Alexander Pascal is no longer with the Carnegie Endowment for International Peace.
Alexander Pascal was a nonresident scholar in Carnegie’s Technology and International Affairs Program. His research focuses on the geopolitics of artificial intelligence, market incentives for cybersecurity, U.S. foreign policy, and innovations in multilateralism and global governance. Pascal is also an adjunct lecturer in global affairs at New York University.

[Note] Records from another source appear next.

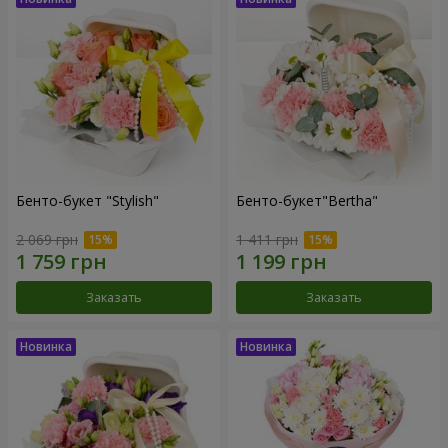
Бенто-букет "Stylish"
Бенто-букет"Bertha"
2 069 грн
1 411 грн
Заказать
Заказать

Previously, at Macro Advisory Partners, he advised private sector and philanthropic clients on U.S. policy and the intersection of geopolitics, technology, and trade. Pascal served for five years on the National Security Council (NSC) staff at the White House in various roles, including as senior director of the NSC executive secretariat managing the U.S. government’s day-to-day national security policymaking system and as director for strategic planning advising on U.S. policy for the Asia-Pacific, the Middle East, countering the self-proclaimed Islamic State, and multilateral affairs. As senior policy adviser to the U.S. ambassador to the United Nations from 2011-14, he advised on U.S. foreign policy, international security, and multilateral diplomacy. Pascal also has worked at the State and Defense Departments on Middle East policy and at NGOs in the Middle East and Africa. He holds a masters degree in International Relations from Johns Hopkins University’s School of Advanced International Studies and a bachelor’s degree in English from Stanford University. His commentary has appeared in the New York Times, the Atlantic, TIME, Just Security, and the National Interest.